Seperti biasanya kami akan selalu memilih jalan yang tidak biasa agar perjalanan kami yang pergi ini tetap tersembunyi karena kami terlalu minder terhadap segala kekurangan pada diri kami. Makhluk-makhluk yang terpilih mendapat kekurangan seperti ini pasti dengan mudahnya akan mati jika mencoba memilih menghadapi kenyataan dengan menampakkan diri di depan khalayak umum. Beberapa di antara mereka barangkali akan memanfaatkan kekurangan yang kami miliki demi keuntungan pribadi.
Bayangkan saja jika Baboo, Pantera, dan Bertha menampakkan diri, baik di hutan atau di daerah yang bersinggungan langsung dengan manusia. Kemungkinan terbaik mereka akan hidup di kebun binatang. Sedangkan kemungkinan terburuknya mereka akan dikeringkan untuk penghias rumah para pejabat. Sedangkan aku sendiri, kalau menampakkan diri di depan umum, kemungkinan terburuknya akan disuntik mati dan tubuhku akan dijadikan penelitian oleh mereka yang mengaku calon dokter. Sedangkan kemungkinan terbaiknya, gambarku akan disebarkan di dunia maya, dengan harapan akan mendapatkan ‘jempol’ sebagai tanda rasa iba mereka yang melihat keadaanku ini.

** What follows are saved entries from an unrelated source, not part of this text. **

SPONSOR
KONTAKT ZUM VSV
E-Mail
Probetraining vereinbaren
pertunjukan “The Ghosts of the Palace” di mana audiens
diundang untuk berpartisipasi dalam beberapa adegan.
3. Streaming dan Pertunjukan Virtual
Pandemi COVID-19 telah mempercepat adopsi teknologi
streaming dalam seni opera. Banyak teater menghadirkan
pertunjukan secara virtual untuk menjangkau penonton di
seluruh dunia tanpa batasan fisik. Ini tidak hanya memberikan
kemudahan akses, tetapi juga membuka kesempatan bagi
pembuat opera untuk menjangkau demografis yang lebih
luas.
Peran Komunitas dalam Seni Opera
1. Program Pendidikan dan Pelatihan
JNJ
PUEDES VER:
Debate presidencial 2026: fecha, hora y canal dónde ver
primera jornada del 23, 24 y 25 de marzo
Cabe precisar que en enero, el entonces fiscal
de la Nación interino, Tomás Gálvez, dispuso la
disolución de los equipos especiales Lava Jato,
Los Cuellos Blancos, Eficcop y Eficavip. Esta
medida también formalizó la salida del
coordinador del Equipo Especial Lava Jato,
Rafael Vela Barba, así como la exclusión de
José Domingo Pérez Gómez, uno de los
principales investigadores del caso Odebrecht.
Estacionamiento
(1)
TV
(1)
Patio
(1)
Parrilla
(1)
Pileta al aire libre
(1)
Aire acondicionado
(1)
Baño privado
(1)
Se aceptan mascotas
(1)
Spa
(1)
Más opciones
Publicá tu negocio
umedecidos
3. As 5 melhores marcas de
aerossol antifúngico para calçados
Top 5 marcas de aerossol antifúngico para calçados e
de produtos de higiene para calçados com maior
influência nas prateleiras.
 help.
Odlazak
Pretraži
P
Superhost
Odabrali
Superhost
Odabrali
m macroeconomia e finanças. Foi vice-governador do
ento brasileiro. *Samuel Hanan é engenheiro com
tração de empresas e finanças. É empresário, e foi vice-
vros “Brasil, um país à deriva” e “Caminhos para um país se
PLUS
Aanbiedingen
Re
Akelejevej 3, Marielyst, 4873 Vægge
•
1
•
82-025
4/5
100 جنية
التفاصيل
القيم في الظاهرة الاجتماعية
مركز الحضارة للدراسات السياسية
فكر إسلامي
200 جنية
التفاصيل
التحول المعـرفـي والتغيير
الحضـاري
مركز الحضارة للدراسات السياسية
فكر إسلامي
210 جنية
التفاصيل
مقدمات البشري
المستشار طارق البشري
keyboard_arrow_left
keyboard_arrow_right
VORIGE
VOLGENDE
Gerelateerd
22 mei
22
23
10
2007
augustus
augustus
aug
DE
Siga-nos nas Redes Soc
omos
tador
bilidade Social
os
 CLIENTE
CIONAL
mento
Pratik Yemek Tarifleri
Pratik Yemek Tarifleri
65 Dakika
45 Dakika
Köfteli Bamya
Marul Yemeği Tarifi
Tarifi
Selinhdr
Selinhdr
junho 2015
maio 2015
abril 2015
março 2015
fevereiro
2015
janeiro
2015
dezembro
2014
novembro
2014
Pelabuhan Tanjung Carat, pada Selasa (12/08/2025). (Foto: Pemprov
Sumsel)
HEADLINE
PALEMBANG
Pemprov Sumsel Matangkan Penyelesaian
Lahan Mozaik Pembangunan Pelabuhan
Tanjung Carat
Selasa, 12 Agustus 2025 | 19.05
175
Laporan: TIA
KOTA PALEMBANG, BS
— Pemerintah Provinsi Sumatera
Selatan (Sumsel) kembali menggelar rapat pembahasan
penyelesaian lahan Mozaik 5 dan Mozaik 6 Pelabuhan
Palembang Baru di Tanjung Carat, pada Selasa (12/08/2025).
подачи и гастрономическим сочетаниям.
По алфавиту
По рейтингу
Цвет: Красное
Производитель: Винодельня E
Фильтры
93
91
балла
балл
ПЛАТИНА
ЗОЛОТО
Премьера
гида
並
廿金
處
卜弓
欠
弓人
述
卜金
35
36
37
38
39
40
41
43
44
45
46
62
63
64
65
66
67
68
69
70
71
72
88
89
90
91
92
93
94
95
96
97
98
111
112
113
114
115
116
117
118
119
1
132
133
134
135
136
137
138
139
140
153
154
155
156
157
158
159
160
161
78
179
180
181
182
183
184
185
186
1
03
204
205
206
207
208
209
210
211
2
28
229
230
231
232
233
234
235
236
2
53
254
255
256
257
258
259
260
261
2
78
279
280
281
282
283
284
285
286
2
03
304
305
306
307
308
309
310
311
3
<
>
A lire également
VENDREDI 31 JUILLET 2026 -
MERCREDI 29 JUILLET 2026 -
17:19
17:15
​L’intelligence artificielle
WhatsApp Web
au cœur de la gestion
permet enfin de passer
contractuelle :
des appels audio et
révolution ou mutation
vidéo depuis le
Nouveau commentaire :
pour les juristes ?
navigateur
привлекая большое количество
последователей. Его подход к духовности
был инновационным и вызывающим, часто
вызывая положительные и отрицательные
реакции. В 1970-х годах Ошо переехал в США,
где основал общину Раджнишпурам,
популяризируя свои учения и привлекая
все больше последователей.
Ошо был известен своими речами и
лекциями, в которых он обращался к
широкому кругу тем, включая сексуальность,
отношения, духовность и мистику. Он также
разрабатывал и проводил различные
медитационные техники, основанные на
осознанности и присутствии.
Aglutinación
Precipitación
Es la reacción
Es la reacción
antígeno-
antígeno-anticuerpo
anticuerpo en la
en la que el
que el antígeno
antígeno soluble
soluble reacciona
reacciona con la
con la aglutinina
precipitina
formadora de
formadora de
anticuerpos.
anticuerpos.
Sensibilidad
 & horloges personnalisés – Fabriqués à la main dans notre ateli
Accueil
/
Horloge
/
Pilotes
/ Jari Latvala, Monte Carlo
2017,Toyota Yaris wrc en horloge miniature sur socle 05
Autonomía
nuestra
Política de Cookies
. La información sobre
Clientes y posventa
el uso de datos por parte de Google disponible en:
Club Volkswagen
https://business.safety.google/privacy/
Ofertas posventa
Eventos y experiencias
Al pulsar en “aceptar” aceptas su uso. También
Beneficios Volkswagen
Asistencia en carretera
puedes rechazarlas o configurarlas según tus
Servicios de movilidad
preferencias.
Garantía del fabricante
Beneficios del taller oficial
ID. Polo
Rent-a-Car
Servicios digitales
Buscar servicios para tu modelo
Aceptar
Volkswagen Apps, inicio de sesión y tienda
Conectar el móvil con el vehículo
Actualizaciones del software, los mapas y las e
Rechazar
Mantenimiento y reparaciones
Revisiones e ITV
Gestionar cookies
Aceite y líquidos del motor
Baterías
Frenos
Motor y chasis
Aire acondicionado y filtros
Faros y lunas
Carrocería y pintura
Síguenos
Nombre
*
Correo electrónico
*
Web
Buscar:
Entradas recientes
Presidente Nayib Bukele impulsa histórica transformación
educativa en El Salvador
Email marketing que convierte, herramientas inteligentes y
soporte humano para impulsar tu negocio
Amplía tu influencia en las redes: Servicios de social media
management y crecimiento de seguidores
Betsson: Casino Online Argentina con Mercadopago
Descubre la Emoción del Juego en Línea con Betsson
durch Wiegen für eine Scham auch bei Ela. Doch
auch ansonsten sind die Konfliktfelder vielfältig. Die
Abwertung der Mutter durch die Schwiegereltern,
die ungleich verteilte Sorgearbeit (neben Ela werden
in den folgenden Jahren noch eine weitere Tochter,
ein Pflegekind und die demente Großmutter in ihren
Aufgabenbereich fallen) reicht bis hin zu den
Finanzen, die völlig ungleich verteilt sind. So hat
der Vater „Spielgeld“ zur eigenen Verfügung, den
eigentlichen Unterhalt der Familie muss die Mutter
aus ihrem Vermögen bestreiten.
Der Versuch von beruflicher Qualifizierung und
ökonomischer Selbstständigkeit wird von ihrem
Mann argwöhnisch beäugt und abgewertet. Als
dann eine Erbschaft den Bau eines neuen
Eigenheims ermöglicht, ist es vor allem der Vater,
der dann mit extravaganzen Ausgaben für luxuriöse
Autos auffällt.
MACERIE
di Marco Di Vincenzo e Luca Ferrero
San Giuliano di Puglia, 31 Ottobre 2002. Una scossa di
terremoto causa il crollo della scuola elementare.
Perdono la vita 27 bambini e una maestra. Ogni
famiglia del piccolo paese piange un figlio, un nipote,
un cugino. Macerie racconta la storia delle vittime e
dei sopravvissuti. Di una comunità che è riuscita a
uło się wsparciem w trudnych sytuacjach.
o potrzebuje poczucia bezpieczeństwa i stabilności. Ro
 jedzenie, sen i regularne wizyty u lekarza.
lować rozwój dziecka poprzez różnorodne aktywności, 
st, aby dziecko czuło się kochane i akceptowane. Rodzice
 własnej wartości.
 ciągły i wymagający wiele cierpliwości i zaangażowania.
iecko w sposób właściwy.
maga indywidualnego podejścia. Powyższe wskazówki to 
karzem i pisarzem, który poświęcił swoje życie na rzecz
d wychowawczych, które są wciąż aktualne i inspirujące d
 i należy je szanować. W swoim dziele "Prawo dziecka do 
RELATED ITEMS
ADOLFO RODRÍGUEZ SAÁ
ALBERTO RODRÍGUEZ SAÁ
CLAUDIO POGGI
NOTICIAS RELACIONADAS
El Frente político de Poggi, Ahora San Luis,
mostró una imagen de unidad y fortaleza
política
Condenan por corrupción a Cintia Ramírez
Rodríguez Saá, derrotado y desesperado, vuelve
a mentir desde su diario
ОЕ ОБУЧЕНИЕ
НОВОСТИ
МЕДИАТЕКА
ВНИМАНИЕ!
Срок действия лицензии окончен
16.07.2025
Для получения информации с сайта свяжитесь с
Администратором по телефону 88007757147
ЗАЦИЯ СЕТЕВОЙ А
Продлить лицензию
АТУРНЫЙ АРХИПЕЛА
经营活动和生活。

Semua yang terlahir di dunia ini memang tidak bisa memiliki hak bagaimana keadaannya ketika dilahirkan. Kalau saja semua makhluk di seluruh alam semesta ini memiliki hak memilih bagaimana kondisi saat dilahirkan, tentu tidak akan ada satu pun makhluk yang mengalami nasib seperti kami ini. Makhluk yang hanya bisa bertahan hidup dengan jalan bersembunyi.